RECORD SET »
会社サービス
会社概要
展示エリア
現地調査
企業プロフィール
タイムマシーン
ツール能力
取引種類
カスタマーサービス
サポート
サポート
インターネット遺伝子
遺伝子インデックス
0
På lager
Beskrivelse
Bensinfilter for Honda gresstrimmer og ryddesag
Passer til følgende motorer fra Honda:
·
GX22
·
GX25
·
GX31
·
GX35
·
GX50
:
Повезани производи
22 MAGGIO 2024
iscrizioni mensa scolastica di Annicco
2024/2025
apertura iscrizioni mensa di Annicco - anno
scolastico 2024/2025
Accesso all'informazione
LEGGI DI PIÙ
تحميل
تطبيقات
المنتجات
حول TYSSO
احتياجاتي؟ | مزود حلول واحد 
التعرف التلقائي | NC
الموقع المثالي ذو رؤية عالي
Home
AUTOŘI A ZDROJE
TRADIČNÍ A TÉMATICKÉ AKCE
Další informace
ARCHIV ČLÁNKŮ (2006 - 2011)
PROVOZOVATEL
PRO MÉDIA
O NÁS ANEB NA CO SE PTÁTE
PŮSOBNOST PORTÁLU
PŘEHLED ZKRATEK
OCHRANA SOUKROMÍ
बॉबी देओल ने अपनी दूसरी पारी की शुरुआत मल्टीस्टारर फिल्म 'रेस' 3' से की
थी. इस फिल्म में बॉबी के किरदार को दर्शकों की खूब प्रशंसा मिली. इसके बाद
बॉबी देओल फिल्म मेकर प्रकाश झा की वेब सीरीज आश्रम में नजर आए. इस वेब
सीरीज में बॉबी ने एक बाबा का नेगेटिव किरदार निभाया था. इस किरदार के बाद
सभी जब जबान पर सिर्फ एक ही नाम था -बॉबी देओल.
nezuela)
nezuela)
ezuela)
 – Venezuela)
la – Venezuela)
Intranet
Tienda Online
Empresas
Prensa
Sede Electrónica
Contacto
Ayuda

TASK TO CARRY OUT » Please repeat all the records above exactly as they appear.

SOLVED EXERCISE »
会社サービス
会社概要
展示エリア
現地調査
企業プロフィール
タイムマシーン
ツール能力
取引種類
カスタマーサービス
サポート
サポート
インターネット遺伝子
遺伝子インデックス
0
På lager
Beskrivelse
Bensinfilter for Honda gresstrimmer og ryddesag
Passer til følgende motorer fra Honda:
·
GX22
·
GX25
·
GX31
·
GX35
·
GX50
:
Повезани производи
22 MAGGIO 2024
iscrizioni mensa scolastica di Annicco
2024/2025
apertura iscrizioni mensa di Annicco - anno
scolastico 2024/2025
Accesso all'informazione
LEGGI DI PIÙ
تحميل
تطبيقات
المنتجات
حول TYSSO
احتياجاتي؟ | مزود حلول واحد 
التعرف التلقائي | NC
الموقع المثالي ذو رؤية عالي
Home
AUTOŘI A ZDROJE
TRADIČNÍ A TÉMATICKÉ AKCE
Další informace
ARCHIV ČLÁNKŮ (2006 - 2011)
PROVOZOVATEL
PRO MÉDIA
O NÁS ANEB NA CO SE PTÁTE
PŮSOBNOST PORTÁLU
PŘEHLED ZKRATEK
OCHRANA SOUKROMÍ
बॉबी देओल ने अपनी दूसरी पारी की शुरुआत मल्टीस्टारर फिल्म 'रेस' 3' से की
थी. इस फिल्म में बॉबी के किरदार को दर्शकों की खूब प्रशंसा मिली. इसके बाद
बॉबी देओल फिल्म मेकर प्रकाश झा की वेब सीरीज आश्रम में नजर आए. इस वेब
सीरीज में बॉबी ने एक बाबा का नेगेटिव किरदार निभाया था. इस किरदार के बाद
सभी जब जबान पर सिर्फ एक ही नाम था -बॉबी देओल.
nezuela)
nezuela)
ezuela)
 – Venezuela)
la – Venezuela)
Intranet
Tienda Online
Empresas
Prensa
Sede Electrónica
Contacto
Ayuda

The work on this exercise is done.